For Dr. Nigel Spear at Memorial, the app lets him monitor a patient's contractions and the baby's heartbeat -- even if he's not at the hospital. So far, 48 physicians at Memorial hospitals in Florida's Broward County are using the app.

"Both physicians and nurses, we're very much taxed by the demands of the system nowadays, having to be at multiple places at the same time," Spear said. "You can leave the nurse to her patient without having to call her every five minutes to find out what's going on. That's a big, big plus. You can't put a number on that."

Doctors say iPads help them interact more effectively with patients, making it easier to show them diagrams as part of explaining a problem and helping recovering patients communicate.

Not everyone is ready

Still, for all the advantages of mobile medical apps, not everyone is to ready to jump onboard with every app.

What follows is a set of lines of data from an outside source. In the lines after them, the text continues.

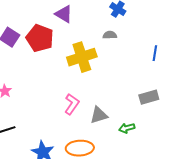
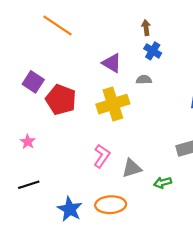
purple triangle: (64, 14) -> (112, 63), moved
red pentagon: (40, 38) -> (61, 100), moved

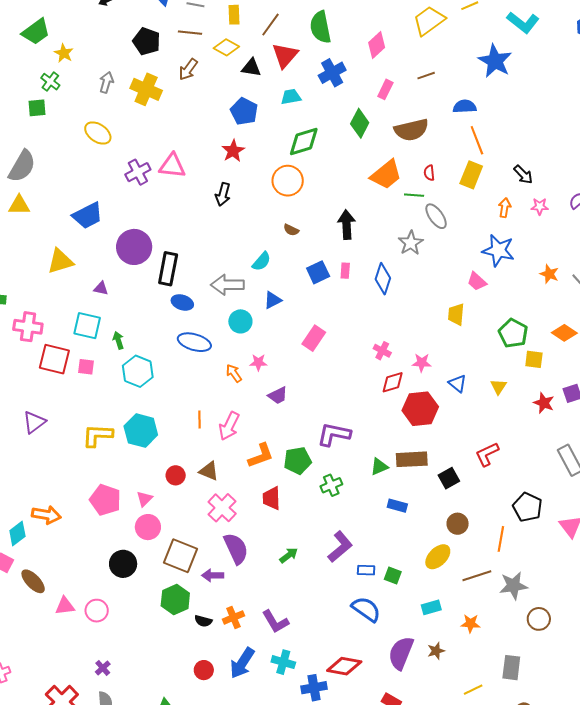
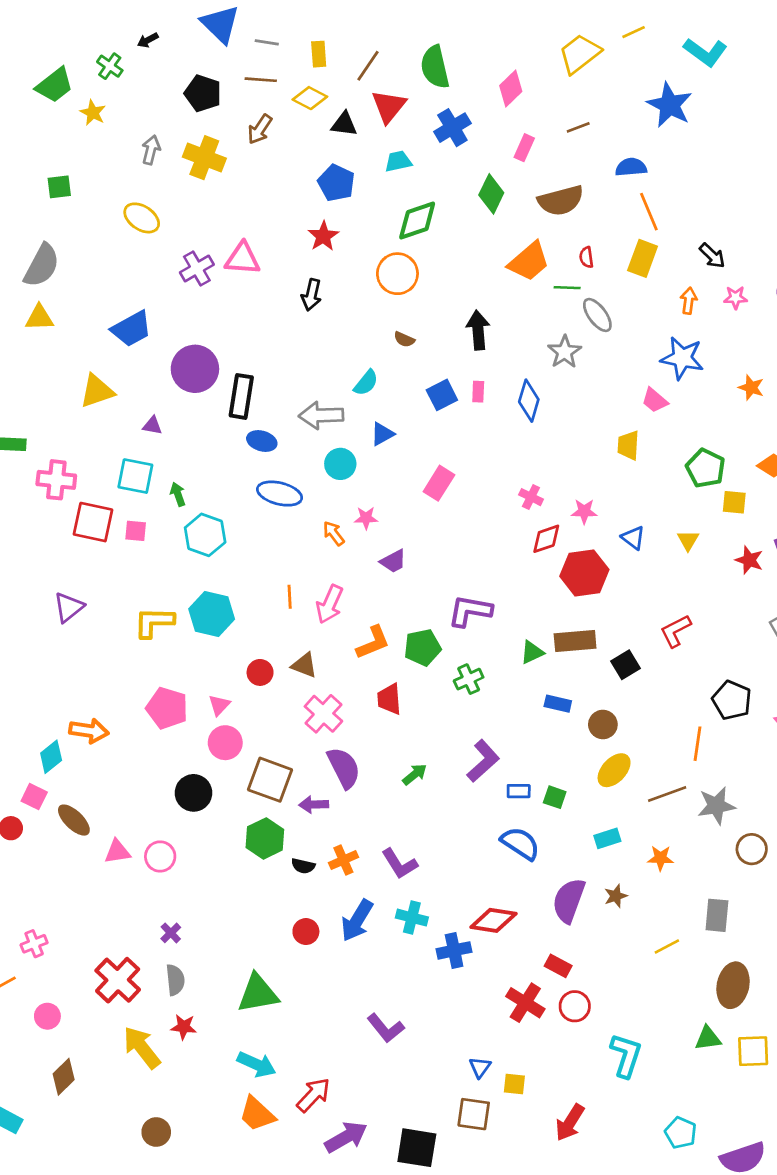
green cross: (50, 82) -> (110, 66), moved
brown circle: (458, 524) -> (603, 725), moved

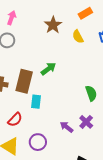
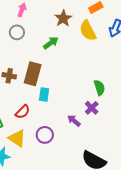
yellow semicircle: (78, 37) -> (88, 31), size x1.5
green arrow: (48, 69) -> (51, 43), moved
purple cross: (86, 122) -> (92, 108), moved

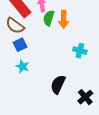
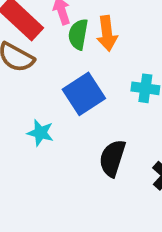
blue square: (20, 45) -> (84, 94), moved, size x1.5

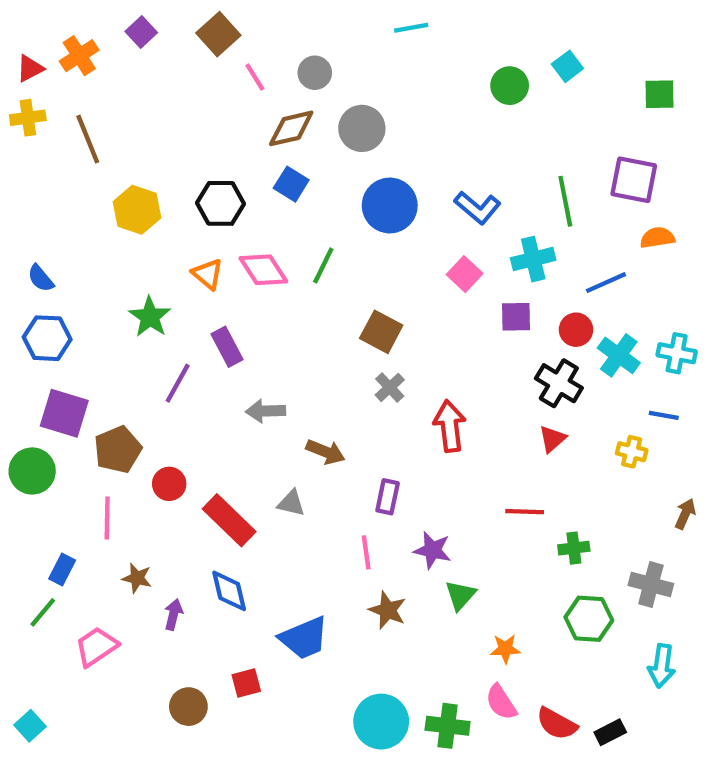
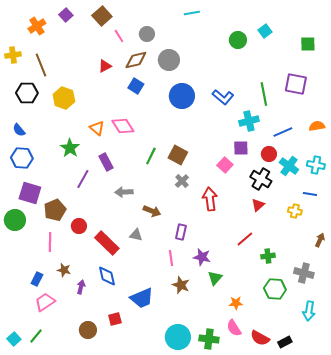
red triangle: (30, 68) -> (105, 66), moved
black hexagon: (221, 203) -> (27, 93), moved
orange semicircle: (657, 238) -> (317, 126), moved
green line: (323, 265) -> (151, 156), moved
pink square: (465, 274) -> (225, 165), moved
red line: (525, 512) -> (245, 239), turned -42
blue rectangle: (62, 569) -> (37, 279), moved
green line: (43, 612) -> (36, 336), moved

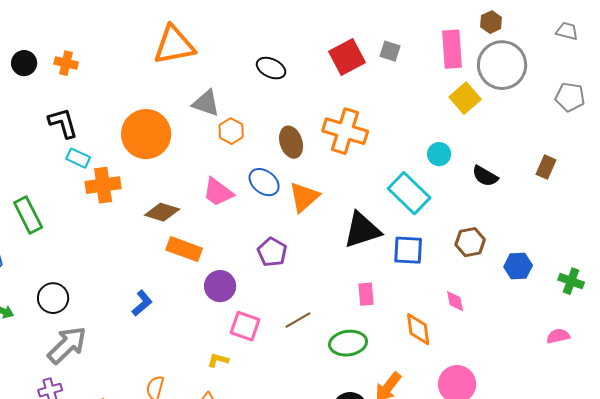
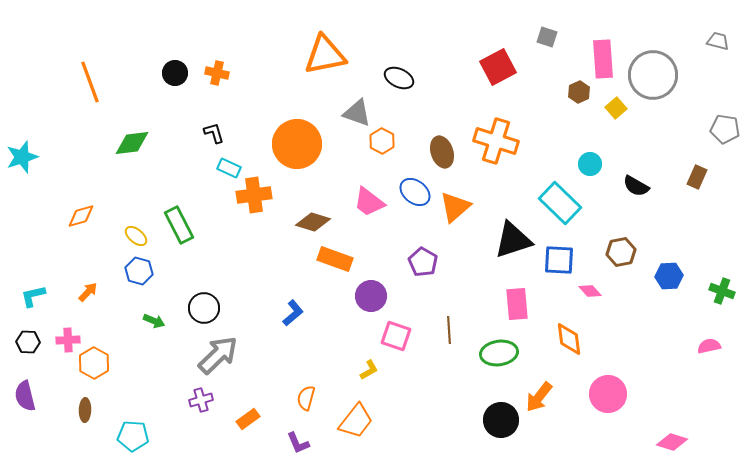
brown hexagon: (491, 22) -> (579, 92), moved
gray square: (390, 51) -> (547, 37), moved
black ellipse: (271, 68) -> (399, 78), moved
gray pentagon: (570, 97) -> (725, 129), moved
yellow square: (465, 98) -> (616, 108), size x0.7
black L-shape: (63, 123) -> (214, 133), size x0.7
pink rectangle: (366, 294) -> (517, 304), size x1.4
pink diamond: (455, 301) -> (590, 291), moved, turned -30
brown line: (298, 320) -> (449, 330), turned -64
yellow L-shape: (218, 360) -> (369, 370), turned 135

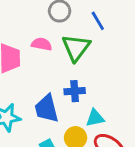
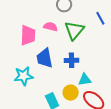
blue line: (98, 21) -> (100, 18), moved
blue trapezoid: (47, 109) -> (45, 58), moved

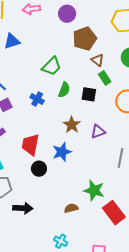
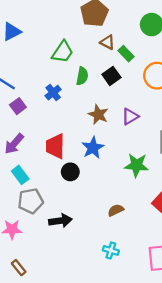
brown triangle: (97, 60) -> (107, 42), moved
black square: (89, 94) -> (111, 76), turned -35
blue cross: (37, 99) -> (53, 93), turned 32
green star: (94, 190) -> (136, 165), moved

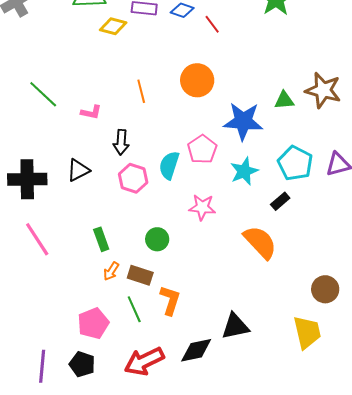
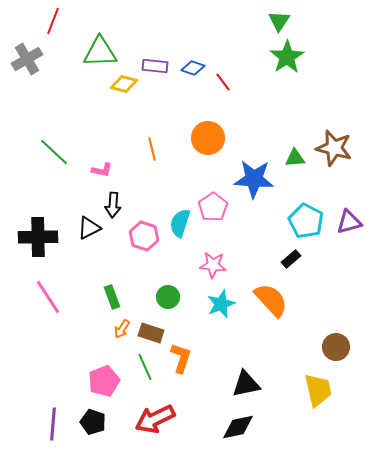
black arrow: (121, 142) -> (113, 205), moved
cyan star: (244, 171) -> (221, 304), moved
black diamond: (196, 350) -> (238, 427), moved

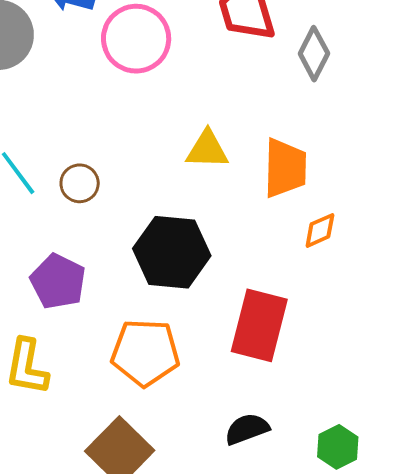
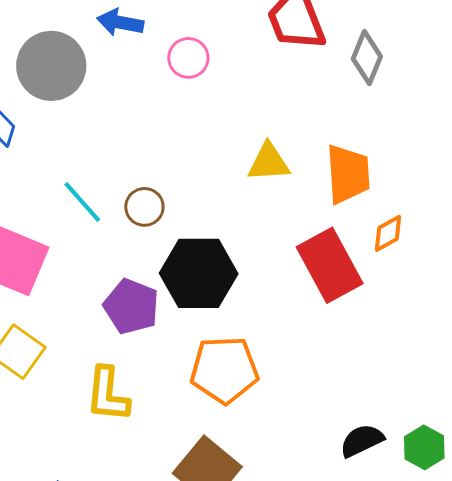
pink circle: (136, 39) -> (188, 58), size x0.6
black hexagon: (172, 252) -> (199, 273), moved
red rectangle: (259, 325) -> (330, 265), moved, turned -38
black semicircle: (247, 429) -> (362, 441), moved

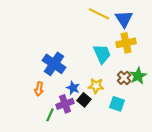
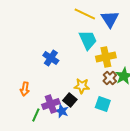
yellow cross: (126, 43) -> (106, 57), moved
cyan trapezoid: (102, 54) -> (88, 40), moved
blue cross: (54, 64) -> (51, 58), moved, size x0.7
blue star: (73, 88) -> (62, 111), moved

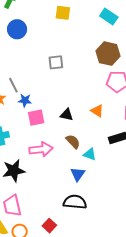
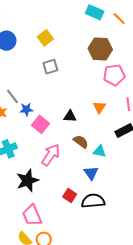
yellow square: (63, 13) -> (45, 38), moved, turned -35
orange triangle: (97, 111) -> (99, 107), turned 40
pink square: (36, 118) -> (40, 124), turned -30
pink arrow: (41, 149) -> (51, 155), turned -40
red square: (49, 226) -> (70, 196), moved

When asked about barrier to using mobile health applications, more than a third of the doctors surveyed listed concerns about privacy and security as their chief issue, according to the PricewaterhouseCoopers report.

Similar issues are slowing the approval and use of a heart-monitoring iPhone app being developed by California-based GTX Corp. The app is designed to send an alert to a doctor if the heart monitor detects a health problem, along with the phone's GPS coordinates.

"Everyone raises their hand in a room and says, 'Yes, I want this,'" said GTX Chief Executive Patrick Bertagna.

"But then doctors ask: 'Who is going to pay for this? What if the heart monitor is wrong? Am I going to get sued?' "

With the answers unclear, this -- and some others apps -- will likely wait.